The woman sitting across from him is gorgeous. Glowing skin, silky black hair cut in the perfect bob, kind eyes. A little older, close to thirty, like Benji. If I wasn’t as straight as an arrow, I’d want to date her.

“You must be Benji,” she greets warmly. “Carla. Nice to meet you.”

“You too.”

I should be paying attention to my own date. Peter, or Mike, is explaining the splint on his left hand. Something about a game of pickleball, and I’m trying not to zone out, I swear, but I can’t help it. Benji is here, inches away from me after a year of haunting my dreams.

No one else stands a chance.

“Tell me about yourself,” Carla suggests, trailing a perfect nail down the stem of her wineglass.

Good luck with that, I want to warn her.

Getting personal information out of Benji is like getting me to agree to karaoke. Not going to happen.

“Not much to tell.”

See?

“Oh, I doubt that. Why don’t you tell me …” She reaches for a card. “What’s your favorite way to unwind?”

That’s easy—work. As long as he can lock himself away with his tools, he’s happy.

“Being in my workshop relaxes me.”

I sneak a look over at him; the lamplight highlights his best features, which is all of them.

Carla is unsurprisingly enraptured.

He’s going to win this bet. He’s all suave and sexy. The man works with his hands, for fuck’s sake. People trust him with intimate parts of themselves—personal photos and sentimental art—and he makes something special just for them.

Carla leans in, shortening the distance between them, and something twists in my gut. “Oh? What do you make?”

Picture frames.

“I’m a carpenter, but I specialize in framing,” he answers. His tone is pleasant but even, which gives me absolutely no way of telling if he’s interested in her. “What about you? What do you do to unwind?”

As she gives her answer—peppermint tea and a foot soak—I make encouraging noises to Peter or Mike (or maybe it’s Freddy?), who still hasn’t asked me anything.

“Do you really find work relaxing?” Carla asks. “You wouldn’t prefer to be at the beach or something?”

Ha. Benji hates the beach.

He shakes his head. “Too much sand.”

“That’s a shame,” she says. “I love an early morning swim to wake me up in the summer. It really gets the blood pumping.”

I know the exact feeling she’s talking about—the frigid shock that zaps through you with your first plunge, so cold that you can’t describe it, but it sets every nerve in your body alight. A lightning-quick adrenaline rush.

Benji prefers hotter, more intimate ways of waking up, if I remember correctly.
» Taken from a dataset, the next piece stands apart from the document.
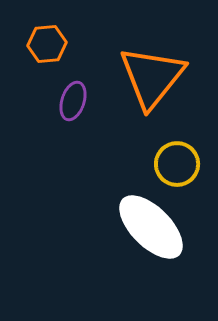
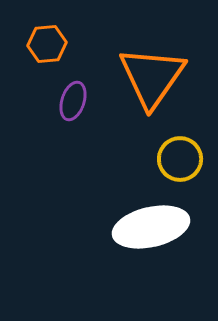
orange triangle: rotated 4 degrees counterclockwise
yellow circle: moved 3 px right, 5 px up
white ellipse: rotated 58 degrees counterclockwise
He won’t say this, of course. It’s too personal.

Freddy—because it’s too awkward to check my phone, so he’s just Freddy to me now—slams his drink down on the table with a thump. “Incredible, huh?”

“Uh-huh.”

No idea what he’s talking about.

“And, uh, what happened after that?” I ask because Benji said something I didn’t catch and I need Freddy distracted so I can keep listening.

Not that I care if he dates Carla. I mean, she’s beautiful and interesting. He’d be lucky to see her again.

Besides, he’s the one who walked away from everything with a vague it’s better this way text, as if that explained anything and wasn’t the cruelest way to end us.

But that’s Benji. Fucking allergic to feelings from what I can tell—or at least expressing them.

And now he wants to apologize?

Carla nods, her smile soft and fond. Is that how I used to look at him? “Interesting. And where do you see yourself in five years?”

I’m suddenly terrified Freddy is going to ask me a question because I have to hear this.

When we opened the shop, Skye and I sat down and wrote out our own five-year plan—pay off the business loan (we’re ahead of schedule), receive online orders from every state (we’re missing Arizona and Utah, weirdly enough), get a celebrity endorsement (Skye’s pie-in-the-sky addition), and earn a spot on San Diego’s Best of the Best list. It’s still taped to the underside of our register.

In my head, I added a fifth thing, my own personal wish. Fall in love.

Technically, I did, and now he’s sitting beside me and wooing someone else.

“Well …” he starts, slowly tapping his fingers on the table. He does that when he’s thinking. His nails are trimmed and clean, so he definitely scrubbed them before he came out tonight. Put in some effort.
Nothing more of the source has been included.